Special to WorldTribune.com
Israel pulled its F-15s from a U.S. exercise in Alaska amid increased tension on the Jewish state’s northern border.
U.S. Air Force public affairs officer Kitsana Dounglomchan said Israel decided not to send F-15s to the two-week-long Red Flag drill, which runs between April 26 – May 11 out of Eielson Air Force base in Fairbanks and Joint Base Elmendorf-Richardson in Anchorage.
“In light of the situational assessment by the Air Force it was decided to adjust the planes’ participation in the exercise,” an Israel Defense Forces (IDF) statement said, adding that, “Israel’s first participation in the Red Flag exercise in Alaska will take place as planned.”
Iran has been seen entrenching itself deeper into Syria with a growing presence near Israel’s northern border. Israel has vowed not to allow Iran to build a permanent military presence in Syria.
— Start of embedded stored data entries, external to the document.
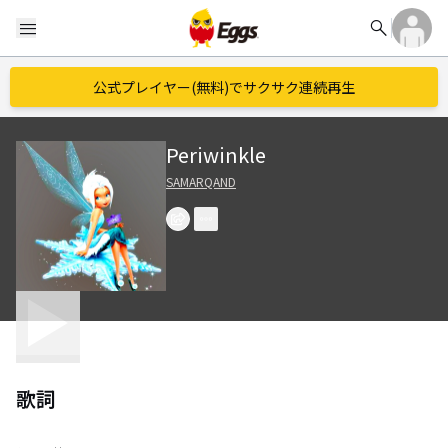
search
menu
公式プレイヤー(無料)でサクサク連続再生
Periwinkle
SAMARQAND
歌詞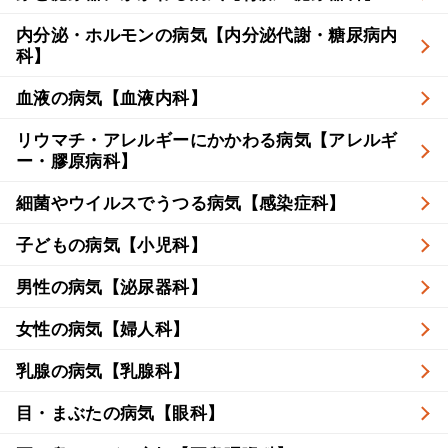
内分泌・ホルモンの病気【内分泌代謝・糖尿病内
科】
血液の病気【血液内科】
リウマチ・アレルギーにかかわる病気【アレルギ
ー・膠原病科】
細菌やウイルスでうつる病気【感染症科】
子どもの病気【小児科】
男性の病気【泌尿器科】
女性の病気【婦人科】
乳腺の病気【乳腺科】
目・まぶたの病気【眼科】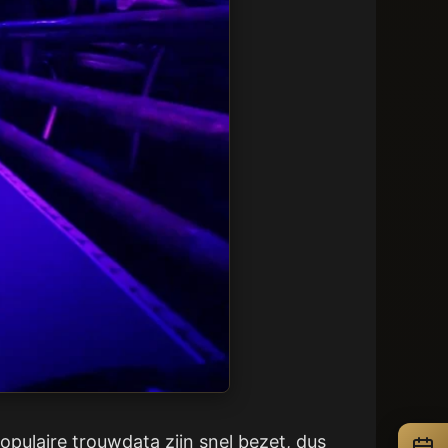
pulaire trouwdata zijn snel bezet, dus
Israel’s F-15s, which have long-range strike and reconnaissance capabilities, are considered the backbone of the Israel Air Force.
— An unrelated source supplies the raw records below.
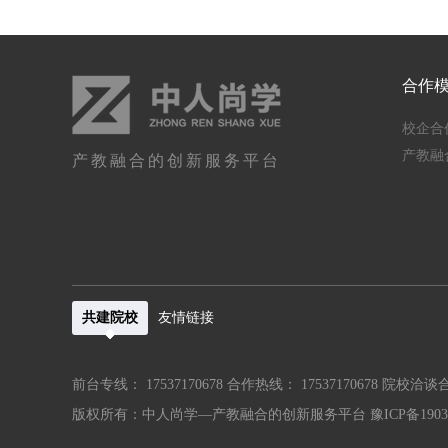
合作
校企合
产教融
产教融合的创新服务平台
共建院校
友情链接
前台专线： 17537170678
合作热线： 17537170678
院校洽谈合作
版权所有：中人尚学—产教融合的创新服务平台
豫ICP备1903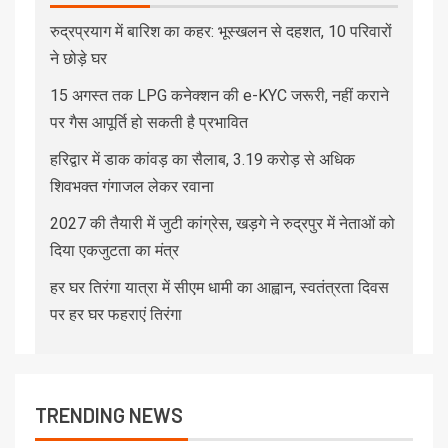
रुद्रप्रयाग में बारिश का कहर: भूस्खलन से दहशत, 10 परिवारों
ने छोड़े घर
15 अगस्त तक LPG कनेक्शन की e-KYC जरूरी, नहीं कराने
पर गैस आपूर्ति हो सकती है प्रभावित
हरिद्वार में डाक कांवड़ का सैलाब, 3.19 करोड़ से अधिक
शिवभक्त गंगाजल लेकर रवाना
2027 की तैयारी में जुटी कांग्रेस, खड़गे ने रुद्रपुर में नेताओं को
दिया एकजुटता का मंत्र
हर घर तिरंगा यात्रा में सीएम धामी का आह्वान, स्वतंत्रता दिवस
पर हर घर फहराएं तिरंगा
TRENDING NEWS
In mid-April, the Russian military announced that Israel carried out an airstrike against Syria’s T4 airbase with two F-15s with guided missiles fired from Lebanese airspace.
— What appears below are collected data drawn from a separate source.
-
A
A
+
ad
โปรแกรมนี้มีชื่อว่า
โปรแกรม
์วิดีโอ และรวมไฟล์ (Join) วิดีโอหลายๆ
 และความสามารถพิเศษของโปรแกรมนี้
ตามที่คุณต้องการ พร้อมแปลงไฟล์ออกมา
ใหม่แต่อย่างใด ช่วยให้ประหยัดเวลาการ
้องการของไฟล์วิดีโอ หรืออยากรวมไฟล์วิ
The airstrike killed seven Iranian Islamic Revolutionary Guard Corps (IRGC) soldiers, including Col. Mehdi Dehghan who led the drone unit operating out of the base.
“Despite this change, we are looking forward to hosting the Israeli contingent that will be partaking in Red Flag-Alaska 18-1,” Dounglomchan was quoted by local media as saying.
The Red Flag exercises take place several times a year bringing together U.S. and international forces for drills on realistic simulated combat situations. U.S. Pacific Air Forces, the Alaskan Command, said that over 60 aircraft “from more than a dozen units” will be taking part in the drill.
Israel regularly participates in U.S. Air Force’s main Red Flag exercises at Nellis Air Force Base in Nevada and the drill in Alaska is meant to offer pilots the opportunity to fly in combat scenarios which involve winter conditions such as snow and ice that Israeli pilots rarely get to drill on in the Middle East.
The “exercise is designed to provide realistic training in a simulated combat environment,” read a statement by the U.S. Pacific Air Forces Public Affairs, adding that “Red Flag-Alaska exercises provide unique opportunities to integrate various forces in a realistic threat environment.”